Brief:
Your answer should be one number: how many lines of the records hold the string "baterie".

━━━━━ Source data ━━━━━

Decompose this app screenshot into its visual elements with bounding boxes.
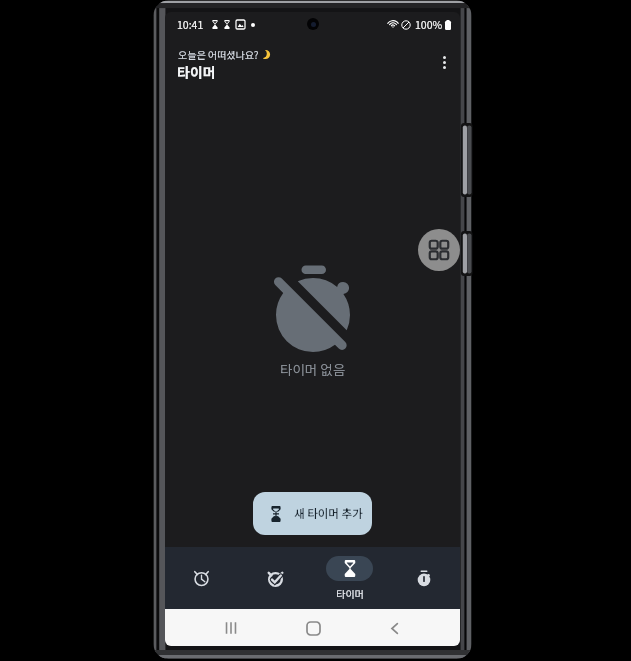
button[interactable]: Stopwatch — [400, 547, 447, 609]
staticText: 오늘은 어떠셨나요? — [178, 47, 259, 61]
button[interactable]: Edge panel — [418, 229, 460, 271]
staticText: 타이머 — [336, 586, 364, 600]
button[interactable]: 새 타이머 추가 — [253, 492, 372, 535]
button[interactable]: Alarm — [178, 547, 225, 609]
staticText: 100% — [415, 17, 443, 32]
button[interactable]: Home — [296, 611, 330, 645]
button[interactable]: Recents — [214, 611, 248, 645]
staticText: 새 타이머 추가 — [294, 505, 363, 522]
button[interactable]: 타이머 — [326, 547, 373, 609]
button[interactable]: Back — [377, 611, 411, 645]
button[interactable]: Alarm check — [252, 547, 299, 609]
button[interactable]: More options — [430, 48, 459, 77]
staticText: 10:41 — [177, 17, 204, 32]
staticText: 타이머 — [177, 62, 216, 82]
staticText: 타이머 없음 — [280, 359, 346, 379]
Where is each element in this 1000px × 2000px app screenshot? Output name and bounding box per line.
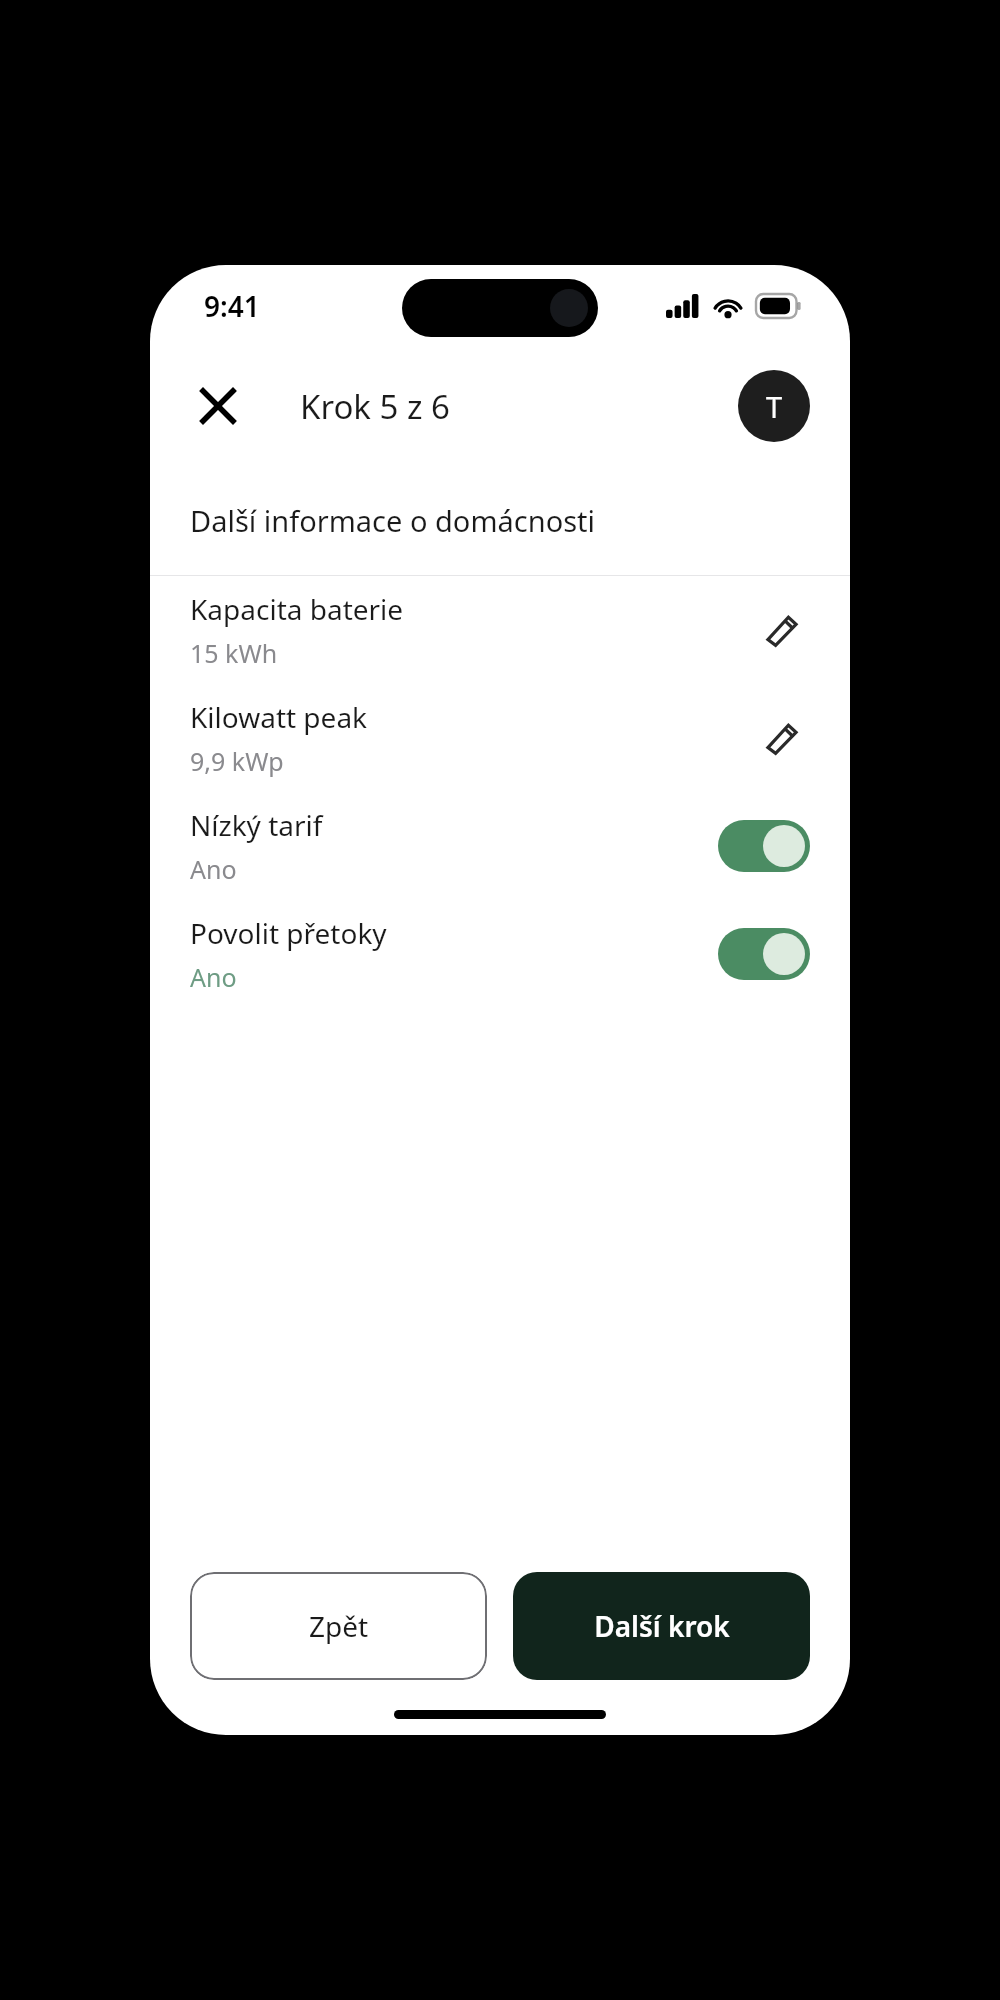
button[interactable]: Kapacita baterie [150, 576, 850, 684]
button[interactable]: Nízký tarif [718, 820, 810, 872]
staticText: 15 kWh [190, 636, 278, 670]
other: Upravit [754, 602, 810, 658]
button[interactable]: Další krok [513, 1572, 810, 1680]
button[interactable]: Profil [738, 370, 810, 442]
staticText: Další informace o domácnosti [190, 501, 596, 540]
staticText: Zpět [309, 1607, 369, 1645]
button[interactable]: Zpět [190, 1572, 487, 1680]
staticText: Kilowatt peak [190, 698, 368, 736]
staticText: Povolit přetoky [190, 914, 387, 952]
other: Upravit [754, 710, 810, 766]
button[interactable]: Kilowatt peak [150, 684, 850, 792]
staticText: Ano [190, 960, 237, 994]
staticText: 9,9 kWp [190, 744, 284, 778]
button[interactable]: Povolit přetoky [150, 900, 850, 1008]
staticText: Nízký tarif [190, 806, 323, 844]
staticText: Kapacita baterie [190, 590, 404, 628]
button[interactable]: Povolit přetoky [718, 928, 810, 980]
button[interactable]: Nízký tarif [150, 792, 850, 900]
staticText: T [766, 387, 783, 426]
staticText: Další krok [594, 1607, 730, 1645]
staticText: 9:41 [204, 287, 260, 325]
staticText: Ano [190, 852, 237, 886]
staticText: Krok 5 z 6 [300, 384, 450, 429]
button[interactable]: Zavřít [190, 378, 246, 434]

━━━━━

Completed exercise:
2